-- Activity --
Word for word, restate the records that appear below.

(Excerpts from a dataset)
•••••

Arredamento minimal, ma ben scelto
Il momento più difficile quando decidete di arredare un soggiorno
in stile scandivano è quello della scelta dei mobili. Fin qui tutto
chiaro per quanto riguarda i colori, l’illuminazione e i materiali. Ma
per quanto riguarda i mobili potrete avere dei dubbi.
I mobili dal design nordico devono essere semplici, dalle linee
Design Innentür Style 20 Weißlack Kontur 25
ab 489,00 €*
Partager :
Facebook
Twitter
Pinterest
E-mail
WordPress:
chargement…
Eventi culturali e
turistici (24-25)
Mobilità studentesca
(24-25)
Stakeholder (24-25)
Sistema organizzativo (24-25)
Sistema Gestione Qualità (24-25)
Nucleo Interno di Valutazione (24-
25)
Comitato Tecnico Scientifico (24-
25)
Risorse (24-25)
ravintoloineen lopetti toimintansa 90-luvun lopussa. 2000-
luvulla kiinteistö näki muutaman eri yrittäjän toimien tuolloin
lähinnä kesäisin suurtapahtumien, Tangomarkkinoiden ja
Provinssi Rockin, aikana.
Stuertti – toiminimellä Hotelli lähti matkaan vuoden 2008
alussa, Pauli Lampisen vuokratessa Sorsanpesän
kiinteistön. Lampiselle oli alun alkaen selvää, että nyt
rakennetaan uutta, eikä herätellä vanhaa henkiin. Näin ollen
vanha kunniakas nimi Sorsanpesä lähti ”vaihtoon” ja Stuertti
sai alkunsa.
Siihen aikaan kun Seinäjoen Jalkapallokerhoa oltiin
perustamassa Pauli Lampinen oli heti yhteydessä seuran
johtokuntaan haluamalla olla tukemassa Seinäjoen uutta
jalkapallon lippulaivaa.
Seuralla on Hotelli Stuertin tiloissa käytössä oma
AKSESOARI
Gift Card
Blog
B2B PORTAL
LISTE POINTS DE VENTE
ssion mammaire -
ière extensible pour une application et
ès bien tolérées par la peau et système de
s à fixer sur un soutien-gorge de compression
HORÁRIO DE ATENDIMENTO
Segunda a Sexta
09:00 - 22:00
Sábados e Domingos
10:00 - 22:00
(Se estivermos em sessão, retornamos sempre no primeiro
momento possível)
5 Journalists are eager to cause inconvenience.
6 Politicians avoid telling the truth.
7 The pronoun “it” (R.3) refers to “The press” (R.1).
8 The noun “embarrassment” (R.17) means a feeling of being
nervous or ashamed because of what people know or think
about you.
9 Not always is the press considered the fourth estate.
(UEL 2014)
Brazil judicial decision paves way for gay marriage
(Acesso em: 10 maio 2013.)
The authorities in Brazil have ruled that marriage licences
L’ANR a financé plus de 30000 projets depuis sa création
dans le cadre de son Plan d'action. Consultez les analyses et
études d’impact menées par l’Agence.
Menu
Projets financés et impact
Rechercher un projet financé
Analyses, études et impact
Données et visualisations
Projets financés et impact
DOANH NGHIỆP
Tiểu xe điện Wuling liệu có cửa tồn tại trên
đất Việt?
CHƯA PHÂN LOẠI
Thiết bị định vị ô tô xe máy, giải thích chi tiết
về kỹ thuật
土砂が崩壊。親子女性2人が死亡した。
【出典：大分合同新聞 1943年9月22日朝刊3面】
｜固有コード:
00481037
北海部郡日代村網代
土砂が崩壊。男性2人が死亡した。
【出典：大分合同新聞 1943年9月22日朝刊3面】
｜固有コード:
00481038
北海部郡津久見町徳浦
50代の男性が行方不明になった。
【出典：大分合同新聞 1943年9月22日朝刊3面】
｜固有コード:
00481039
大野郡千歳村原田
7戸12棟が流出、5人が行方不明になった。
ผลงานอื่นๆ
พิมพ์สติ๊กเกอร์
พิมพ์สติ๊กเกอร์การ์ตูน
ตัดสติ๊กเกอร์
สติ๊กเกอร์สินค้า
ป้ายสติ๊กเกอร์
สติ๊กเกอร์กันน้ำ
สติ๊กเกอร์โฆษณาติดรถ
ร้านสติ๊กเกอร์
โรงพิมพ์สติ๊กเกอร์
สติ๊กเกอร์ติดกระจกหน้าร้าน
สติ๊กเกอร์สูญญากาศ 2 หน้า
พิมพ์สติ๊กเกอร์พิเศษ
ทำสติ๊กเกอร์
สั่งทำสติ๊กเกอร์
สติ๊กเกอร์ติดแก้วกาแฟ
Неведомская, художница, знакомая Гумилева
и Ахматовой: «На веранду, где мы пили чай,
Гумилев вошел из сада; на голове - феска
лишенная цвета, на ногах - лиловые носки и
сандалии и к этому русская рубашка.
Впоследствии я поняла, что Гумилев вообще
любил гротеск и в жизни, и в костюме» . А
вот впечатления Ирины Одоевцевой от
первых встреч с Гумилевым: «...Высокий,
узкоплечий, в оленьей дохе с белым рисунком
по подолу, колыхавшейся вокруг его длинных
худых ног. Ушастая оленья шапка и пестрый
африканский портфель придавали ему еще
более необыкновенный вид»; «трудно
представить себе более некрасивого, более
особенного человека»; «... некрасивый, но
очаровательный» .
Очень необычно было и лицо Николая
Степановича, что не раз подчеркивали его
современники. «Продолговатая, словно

•••••

-- Task result --
Arredamento minimal, ma ben scelto
Il momento più difficile quando decidete di arredare un soggiorno
in stile scandivano è quello della scelta dei mobili. Fin qui tutto
chiaro per quanto riguarda i colori, l’illuminazione e i materiali. Ma
per quanto riguarda i mobili potrete avere dei dubbi.
I mobili dal design nordico devono essere semplici, dalle linee
Design Innentür Style 20 Weißlack Kontur 25
ab 489,00 €*
Partager :
Facebook
Twitter
Pinterest
E-mail
WordPress:
chargement…
Eventi culturali e
turistici (24-25)
Mobilità studentesca
(24-25)
Stakeholder (24-25)
Sistema organizzativo (24-25)
Sistema Gestione Qualità (24-25)
Nucleo Interno di Valutazione (24-
25)
Comitato Tecnico Scientifico (24-
25)
Risorse (24-25)
ravintoloineen lopetti toimintansa 90-luvun lopussa. 2000-
luvulla kiinteistö näki muutaman eri yrittäjän toimien tuolloin
lähinnä kesäisin suurtapahtumien, Tangomarkkinoiden ja
Provinssi Rockin, aikana.
Stuertti – toiminimellä Hotelli lähti matkaan vuoden 2008
alussa, Pauli Lampisen vuokratessa Sorsanpesän
kiinteistön. Lampiselle oli alun alkaen selvää, että nyt
rakennetaan uutta, eikä herätellä vanhaa henkiin. Näin ollen
vanha kunniakas nimi Sorsanpesä lähti ”vaihtoon” ja Stuertti
sai alkunsa.
Siihen aikaan kun Seinäjoen Jalkapallokerhoa oltiin
perustamassa Pauli Lampinen oli heti yhteydessä seuran
johtokuntaan haluamalla olla tukemassa Seinäjoen uutta
jalkapallon lippulaivaa.
Seuralla on Hotelli Stuertin tiloissa käytössä oma
AKSESOARI
Gift Card
Blog
B2B PORTAL
LISTE POINTS DE VENTE
ssion mammaire -
ière extensible pour une application et
ès bien tolérées par la peau et système de
s à fixer sur un soutien-gorge de compression
HORÁRIO DE ATENDIMENTO
Segunda a Sexta
09:00 - 22:00
Sábados e Domingos
10:00 - 22:00
(Se estivermos em sessão, retornamos sempre no primeiro
momento possível)
5 Journalists are eager to cause inconvenience.
6 Politicians avoid telling the truth.
7 The pronoun “it” (R.3) refers to “The press” (R.1).
8 The noun “embarrassment” (R.17) means a feeling of being
nervous or ashamed because of what people know or think
about you.
9 Not always is the press considered the fourth estate.
(UEL 2014)
Brazil judicial decision paves way for gay marriage
(Acesso em: 10 maio 2013.)
The authorities in Brazil have ruled that marriage licences
L’ANR a financé plus de 30000 projets depuis sa création
dans le cadre de son Plan d'action. Consultez les analyses et
études d’impact menées par l’Agence.
Menu
Projets financés et impact
Rechercher un projet financé
Analyses, études et impact
Données et visualisations
Projets financés et impact
DOANH NGHIỆP
Tiểu xe điện Wuling liệu có cửa tồn tại trên
đất Việt?
CHƯA PHÂN LOẠI
Thiết bị định vị ô tô xe máy, giải thích chi tiết
về kỹ thuật
土砂が崩壊。親子女性2人が死亡した。
【出典：大分合同新聞 1943年9月22日朝刊3面】
｜固有コード:
00481037
北海部郡日代村網代
土砂が崩壊。男性2人が死亡した。
【出典：大分合同新聞 1943年9月22日朝刊3面】
｜固有コード:
00481038
北海部郡津久見町徳浦
50代の男性が行方不明になった。
【出典：大分合同新聞 1943年9月22日朝刊3面】
｜固有コード:
00481039
大野郡千歳村原田
7戸12棟が流出、5人が行方不明になった。
ผลงานอื่นๆ
พิมพ์สติ๊กเกอร์
พิมพ์สติ๊กเกอร์การ์ตูน
ตัดสติ๊กเกอร์
สติ๊กเกอร์สินค้า
ป้ายสติ๊กเกอร์
สติ๊กเกอร์กันน้ำ
สติ๊กเกอร์โฆษณาติดรถ
ร้านสติ๊กเกอร์
โรงพิมพ์สติ๊กเกอร์
สติ๊กเกอร์ติดกระจกหน้าร้าน
สติ๊กเกอร์สูญญากาศ 2 หน้า
พิมพ์สติ๊กเกอร์พิเศษ
ทำสติ๊กเกอร์
สั่งทำสติ๊กเกอร์
สติ๊กเกอร์ติดแก้วกาแฟ
Неведомская, художница, знакомая Гумилева
и Ахматовой: «На веранду, где мы пили чай,
Гумилев вошел из сада; на голове - феска
лишенная цвета, на ногах - лиловые носки и
сандалии и к этому русская рубашка.
Впоследствии я поняла, что Гумилев вообще
любил гротеск и в жизни, и в костюме» . А
вот впечатления Ирины Одоевцевой от
первых встреч с Гумилевым: «...Высокий,
узкоплечий, в оленьей дохе с белым рисунком
по подолу, колыхавшейся вокруг его длинных
худых ног. Ушастая оленья шапка и пестрый
африканский портфель придавали ему еще
более необыкновенный вид»; «трудно
представить себе более некрасивого, более
особенного человека»; «... некрасивый, но
очаровательный» .
Очень необычно было и лицо Николая
Степановича, что не раз подчеркивали его
современники. «Продолговатая, словно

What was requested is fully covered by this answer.